Holding the kickoff for the campaign in Ballston made sense, said Zimmerman, because with Ballston Common Mall, apartments buildings and office buildings in a five block radius, it is “a place where people live, work and play … and they almost all do that without walking.”
Watching the event from in front of the National Science Foundation, Eric Myers agreed. “I almost get run over twice a day” on the way to and from work, he said. “I take the Metro, and I’m dodging crazy drivers all over the place.”
TO OFFER RELIEF to pedestrians like Myers, the Council of Governments will promote pedestrian safety with public service announcements on local cable channels, radio stations, and advertisements in local newspapers and on bus shelters.
Holding up a sample ad, Zimmerman said that some ads will be an attempt to educate pedestrians: “Take the Time to Cross Safely.” Others will be aimed at drivers, advising them to “Watch for Pedestrians” or “Watch for Bicyclists.”
Those ads, and fliers available at Metro stations, will also target the region’s Latino, Vietnamese and Korean communities, particularly in pushing pedestrian safety.
That means “if you’re a pedestrian, wear bright clothing,” said Duncan, noting that 80 percent of pedestrian fatalities occur at night. The advertising campaign will cost $400,000, all funds donated by local governments.
In addition, police departments across the region will be stepping up enforcement of pedestrian safety, ticketing drivers who fail to yield to pedestrians in cross walks.
In Montgomery County, police officers have just finished a training program covering changes in pedestrian safety laws, and the District and Fairfax County are increasing speeding and red light enforcement at intersections with heavy pedestrian traffic, said Bill Tower, law enforcement coordinator with the National Highway Traffic Safety Administration.
“The next time a driver swerves past a pedestrian in a crosswalk, that pedestrian might be a police officer,” said Tower. “And that driver might be getting a friendly reminder from another police officer.”
GOLD LAUDED the Street Smart program.
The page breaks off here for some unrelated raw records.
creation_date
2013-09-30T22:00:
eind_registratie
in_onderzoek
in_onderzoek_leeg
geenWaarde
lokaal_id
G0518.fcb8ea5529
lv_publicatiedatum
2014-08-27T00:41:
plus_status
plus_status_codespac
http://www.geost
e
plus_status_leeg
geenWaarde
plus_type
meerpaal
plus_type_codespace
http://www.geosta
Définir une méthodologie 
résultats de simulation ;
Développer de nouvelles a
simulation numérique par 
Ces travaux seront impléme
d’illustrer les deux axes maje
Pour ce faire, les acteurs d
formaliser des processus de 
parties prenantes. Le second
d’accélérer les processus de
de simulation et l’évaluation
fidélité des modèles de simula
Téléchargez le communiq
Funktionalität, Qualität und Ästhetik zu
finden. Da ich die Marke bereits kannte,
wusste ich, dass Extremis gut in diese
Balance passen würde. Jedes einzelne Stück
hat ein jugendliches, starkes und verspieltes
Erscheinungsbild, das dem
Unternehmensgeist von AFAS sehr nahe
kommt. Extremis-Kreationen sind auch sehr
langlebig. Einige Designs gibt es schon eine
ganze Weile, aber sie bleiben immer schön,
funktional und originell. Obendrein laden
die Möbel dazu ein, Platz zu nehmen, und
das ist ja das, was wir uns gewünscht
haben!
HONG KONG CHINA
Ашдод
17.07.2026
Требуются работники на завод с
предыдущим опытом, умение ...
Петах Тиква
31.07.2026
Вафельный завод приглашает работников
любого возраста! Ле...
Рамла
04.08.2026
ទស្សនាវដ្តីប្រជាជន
But it comes too late for his family. A DJ on oldies radio station WBIG 100 FM, Gold was about to go on the air in April 2002, when he got a call from Suburban Hospital in Bethesda. “They said, you better come down here, your dad’s been hit by a car,” Gold said Monday.
Gold bought a condo for his father in Bethesda, to be close to family, and soon after moving here, Gold said, his father was a regular on local sidewalks. “His favorite thing was walking around, saying ‘Hi.’”
While crossing at a crosswalk, his father was hit by a pickup truck turning left, and died of his injuries soon after.
The road has even more distractions today than it did two years ago, Gold said, pointing to cell phones and televisions in minivans. “I beg drivers to pay attention to the task at hand: driving a lethal weapon — a car. I know there are a million distractions, but try to concentrate.”